Work order
Look through the records below and give the number of lines holding the string "پیزا", nothing more.

Entries shown
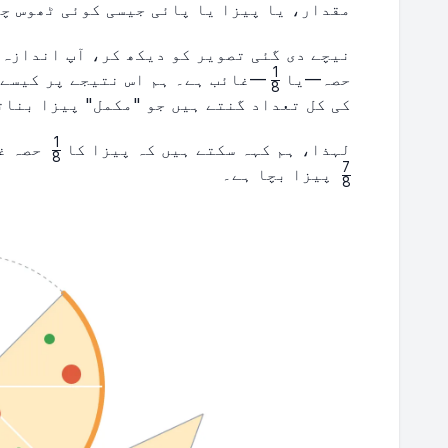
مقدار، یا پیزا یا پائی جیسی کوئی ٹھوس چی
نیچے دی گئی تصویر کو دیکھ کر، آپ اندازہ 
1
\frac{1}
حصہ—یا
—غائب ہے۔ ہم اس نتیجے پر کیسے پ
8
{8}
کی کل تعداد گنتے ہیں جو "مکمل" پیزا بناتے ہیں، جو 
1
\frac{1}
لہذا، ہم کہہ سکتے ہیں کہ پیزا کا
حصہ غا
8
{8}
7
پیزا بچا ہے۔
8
---
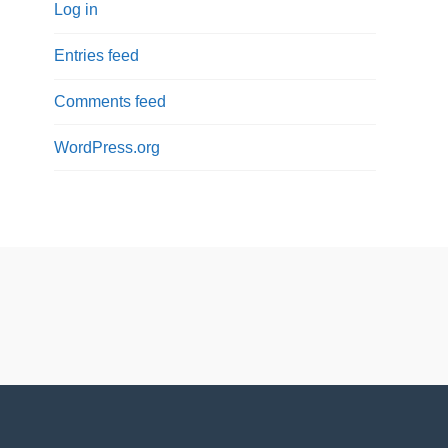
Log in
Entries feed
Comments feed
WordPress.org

Response to the task
4